Table 2. Valid treatment quotient by diagnosis.
Diagnoses queried with the corresponding total number of treatments named by ChatGPT. Those identified by ChatGPT were compared to the NCCN guidelines in order to determine the total proportion that was valid, or the VTQ.

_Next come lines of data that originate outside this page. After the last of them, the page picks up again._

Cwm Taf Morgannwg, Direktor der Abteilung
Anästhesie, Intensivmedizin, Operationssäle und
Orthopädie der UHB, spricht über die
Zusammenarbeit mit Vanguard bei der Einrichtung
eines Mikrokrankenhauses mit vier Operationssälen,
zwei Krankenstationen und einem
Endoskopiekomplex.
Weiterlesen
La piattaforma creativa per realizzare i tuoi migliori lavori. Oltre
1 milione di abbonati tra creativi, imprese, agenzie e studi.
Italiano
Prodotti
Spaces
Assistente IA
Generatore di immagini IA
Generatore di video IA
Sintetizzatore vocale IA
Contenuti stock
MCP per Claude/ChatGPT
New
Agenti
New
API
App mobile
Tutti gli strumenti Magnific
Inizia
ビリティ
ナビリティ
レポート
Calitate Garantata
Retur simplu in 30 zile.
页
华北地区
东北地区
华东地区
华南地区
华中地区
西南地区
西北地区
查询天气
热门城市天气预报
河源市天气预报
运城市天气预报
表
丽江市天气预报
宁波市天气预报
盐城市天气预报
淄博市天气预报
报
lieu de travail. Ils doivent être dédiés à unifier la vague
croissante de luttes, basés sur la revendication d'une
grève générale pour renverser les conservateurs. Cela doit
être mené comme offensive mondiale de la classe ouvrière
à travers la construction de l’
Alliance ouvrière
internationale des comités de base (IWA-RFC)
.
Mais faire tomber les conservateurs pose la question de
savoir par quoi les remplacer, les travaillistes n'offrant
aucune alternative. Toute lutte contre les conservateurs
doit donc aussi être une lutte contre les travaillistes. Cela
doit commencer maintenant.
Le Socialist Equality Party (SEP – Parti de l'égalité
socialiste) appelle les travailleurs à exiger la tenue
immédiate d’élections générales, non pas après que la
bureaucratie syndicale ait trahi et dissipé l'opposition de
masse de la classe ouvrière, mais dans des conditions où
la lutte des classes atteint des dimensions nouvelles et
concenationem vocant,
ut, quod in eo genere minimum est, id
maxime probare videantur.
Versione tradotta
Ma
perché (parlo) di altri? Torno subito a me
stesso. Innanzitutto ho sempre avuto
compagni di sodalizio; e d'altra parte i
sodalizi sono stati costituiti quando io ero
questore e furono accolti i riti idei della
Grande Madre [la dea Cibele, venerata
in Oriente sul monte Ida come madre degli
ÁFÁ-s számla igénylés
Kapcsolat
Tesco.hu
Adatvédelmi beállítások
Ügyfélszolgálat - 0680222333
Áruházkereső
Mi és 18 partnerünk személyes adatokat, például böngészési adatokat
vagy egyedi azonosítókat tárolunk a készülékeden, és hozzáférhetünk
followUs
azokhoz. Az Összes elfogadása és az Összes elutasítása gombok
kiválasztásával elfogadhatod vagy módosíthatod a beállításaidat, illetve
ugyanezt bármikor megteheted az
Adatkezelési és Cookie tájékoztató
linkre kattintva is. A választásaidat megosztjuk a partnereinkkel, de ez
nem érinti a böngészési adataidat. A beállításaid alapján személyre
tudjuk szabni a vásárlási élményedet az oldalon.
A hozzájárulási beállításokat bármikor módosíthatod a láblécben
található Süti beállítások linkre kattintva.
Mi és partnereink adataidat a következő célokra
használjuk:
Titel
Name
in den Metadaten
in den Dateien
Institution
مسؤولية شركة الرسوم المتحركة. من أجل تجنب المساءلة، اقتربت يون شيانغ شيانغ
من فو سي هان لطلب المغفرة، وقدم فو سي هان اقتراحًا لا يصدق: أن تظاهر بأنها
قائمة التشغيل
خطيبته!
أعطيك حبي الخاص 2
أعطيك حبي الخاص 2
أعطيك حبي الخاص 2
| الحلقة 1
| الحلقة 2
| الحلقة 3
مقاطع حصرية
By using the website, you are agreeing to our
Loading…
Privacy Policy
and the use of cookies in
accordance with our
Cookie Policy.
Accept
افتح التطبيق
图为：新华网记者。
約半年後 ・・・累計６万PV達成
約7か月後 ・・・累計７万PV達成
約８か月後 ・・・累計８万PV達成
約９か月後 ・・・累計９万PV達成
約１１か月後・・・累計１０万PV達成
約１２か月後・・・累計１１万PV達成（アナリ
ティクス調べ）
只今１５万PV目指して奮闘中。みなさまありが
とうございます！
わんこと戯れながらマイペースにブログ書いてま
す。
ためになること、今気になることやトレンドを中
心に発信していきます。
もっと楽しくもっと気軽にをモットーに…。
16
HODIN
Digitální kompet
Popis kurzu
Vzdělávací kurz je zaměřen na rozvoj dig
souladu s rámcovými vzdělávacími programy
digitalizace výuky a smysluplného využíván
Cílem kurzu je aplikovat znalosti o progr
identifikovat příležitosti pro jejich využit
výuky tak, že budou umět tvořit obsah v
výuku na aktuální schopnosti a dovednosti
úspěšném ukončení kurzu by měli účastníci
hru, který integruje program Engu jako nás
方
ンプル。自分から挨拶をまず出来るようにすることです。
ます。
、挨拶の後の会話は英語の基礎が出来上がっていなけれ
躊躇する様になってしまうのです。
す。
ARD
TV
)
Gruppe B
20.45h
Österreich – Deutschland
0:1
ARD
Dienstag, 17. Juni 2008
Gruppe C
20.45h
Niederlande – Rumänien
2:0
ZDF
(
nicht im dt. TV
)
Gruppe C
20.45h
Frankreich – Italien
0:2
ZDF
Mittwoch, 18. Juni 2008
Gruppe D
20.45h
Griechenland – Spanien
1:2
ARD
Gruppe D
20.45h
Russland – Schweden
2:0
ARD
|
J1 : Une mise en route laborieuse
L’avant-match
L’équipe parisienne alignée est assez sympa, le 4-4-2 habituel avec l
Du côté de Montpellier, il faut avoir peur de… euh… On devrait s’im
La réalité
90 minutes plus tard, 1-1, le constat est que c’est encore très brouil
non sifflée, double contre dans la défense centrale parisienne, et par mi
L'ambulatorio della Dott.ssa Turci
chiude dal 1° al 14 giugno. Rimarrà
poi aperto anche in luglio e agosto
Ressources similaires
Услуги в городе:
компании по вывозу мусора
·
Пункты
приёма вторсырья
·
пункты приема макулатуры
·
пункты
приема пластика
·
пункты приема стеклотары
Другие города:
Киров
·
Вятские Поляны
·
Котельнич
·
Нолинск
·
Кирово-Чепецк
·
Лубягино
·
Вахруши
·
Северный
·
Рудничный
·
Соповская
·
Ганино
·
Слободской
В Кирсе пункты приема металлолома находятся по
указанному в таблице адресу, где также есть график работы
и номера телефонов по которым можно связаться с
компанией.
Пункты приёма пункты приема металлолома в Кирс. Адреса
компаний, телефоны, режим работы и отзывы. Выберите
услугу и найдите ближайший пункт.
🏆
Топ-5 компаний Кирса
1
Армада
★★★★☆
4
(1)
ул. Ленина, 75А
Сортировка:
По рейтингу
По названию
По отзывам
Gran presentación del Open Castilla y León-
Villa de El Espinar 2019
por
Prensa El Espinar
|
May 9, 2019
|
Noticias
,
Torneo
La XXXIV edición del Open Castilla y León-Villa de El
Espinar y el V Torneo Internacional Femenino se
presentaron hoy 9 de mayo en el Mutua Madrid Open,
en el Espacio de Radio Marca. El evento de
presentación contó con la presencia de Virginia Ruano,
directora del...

VTQ, valid treatment quotient; NCCN, National Comprehensive Cancer Network
| Diagnosis | Total listed | NCCN confirmed | VTQ |
| Ovarian endometrioid carcinoma | 4 | 3 | 0.75 |
| Endometrial carcinoma | 5 | 3 | 0.6 |
| Anal squamous cell carcinoma | 6 | 4 | 0.67 |
| Basal cell carcinoma | 2 | 2 | 1 |
| Urothelial carcinoma | 6 | 4 | 0.67 |
| Hormone receptor positive breast adenocarcinoma | 9 | 9 | 1 |
| HER2 Positive, hormone receptor negative breast adenocarcinoma | 5 | 3 | 0.6 |
| Triple negative breast adenocarcinoma | 8 | 6 | 0.75 |
| Cervical squamous cell carcinoma | 4 | 3 | 0.75 |
| Colonic adenocarcinoma | 10 | 8 | 0.8 |
| Esophageal squamous cell carcinoma | 6 | 5 | 0.83 |
| Esophageal adenocarcinoma | 8 | 7 | 0.88 |
| Gastric adenocarcinoma | 7 | 6 | 0.86 |
| Gastrointestinal stromal tumor | 3 | 1 | 0.33 |
| Head and neck squamous cell carcinoma | 5 | 4 | 0.8 |
| Hepatocellular carcinoma | 3 | 3 | 1 |
| Cholangiocarcinoma | 8 | 3 | 0.38 |
| Clear cell renal cell carcinoma | 6 | 5 | 0.83 |
| Melanoma (BRAFV600E negative) | 4 | 3 | 0.75 |
| Melanoma (BRAFV600E positive) | 7 | 7 | 1 |
| Merkel cell carcinoma | 4 | 4 | 1 |
| Mesothelioma | 5 | 4 | 0.8 |
| Well differentiated neuroendocrine carcinoma | 6 | 6 | 1 |
| Poorly differentiated neuroendocrine carcinoma | 4 | 3 | 0.75 |
| Non-small cell lung cancer wildtype | 6 | 6 | 1 |
| Non-small cell lung cancer EGFR exon 19 or 21 mutated | 8 | 8 | 1 |
| Non-small cell lung cancer EGFR exon 20 mutated | 7 | 7 | 1 |
| Non-small cell lung cancer ALK fusion positive | 4 | 4 | 1 |
| Non-small cell lung cancer ROS1 rearranged | 3 | 3 | 1 |
| Non-small cell lung cancer BRAF V600 mutated | 5 | 5 | 1 |
| Non-small cell lung cancer NTRK fusion positive | 5 | 4 | 0.8 |
| Non-small cell lung cancer KRAS G12C mutated | 9 | 6 | 0.67 |
| Non-small cell lung cancer RET rearranged | 7 | 7 | 1 |
| Non-small cell lung cancer ERBB2 mutated | 8 | 5 | 0.63 |
| Non-small cell lung cancer PD-L1 >50% | 5 | 5 | 1 |
| Non-small cell lung cancer PD-L1 <50% | 4 | 3 | 0.75 |
| Pancreatic adenocarcinoma | 8 | 7 | 0.88 |
| Prostatic adenocarcinoma | 10 | 8 | 0.8 |
| Small cell lung cancer | 6 | 3 | 0.5 |
| Non-seminomatous germ cell tumor, poor risk | 5 | 4 | 0.8 |
| Non-seminomatous germ cell tumor, good risk | 6 | 4 | 0.67 |
| Seminoma, good risk | 2 | 2 | 1 |
| Differentiated thyroid carcinoma | 4 | 3 | 0.75 |
| Medullary thyroid carcinoma RET mutated | 8 | 6 | 0.75 |
| Medullary thyroid carcinoma RET unmutated | 9 | 4 | 0.44 |
| Anaplastic thyroid carcinoma BRAF mutated | 4 | 2 | 0.5 |
| Anaplastic thyroid carcinoma BRAF unmutated | 8 | 5 | 0.63 |
| Dermatofibrosarcoma protuberans | 3 | 2 | 0.67 |
| Penile cancer | 5 | 3 | 0.6 |
| Pleomorphic sarcoma | 6 | 4 | 0.67 |
| Kaposi sarcoma | 5 | 2 | 0.4 |
Figure 2. Scatter plot of VTQ by incidence of diagnosis.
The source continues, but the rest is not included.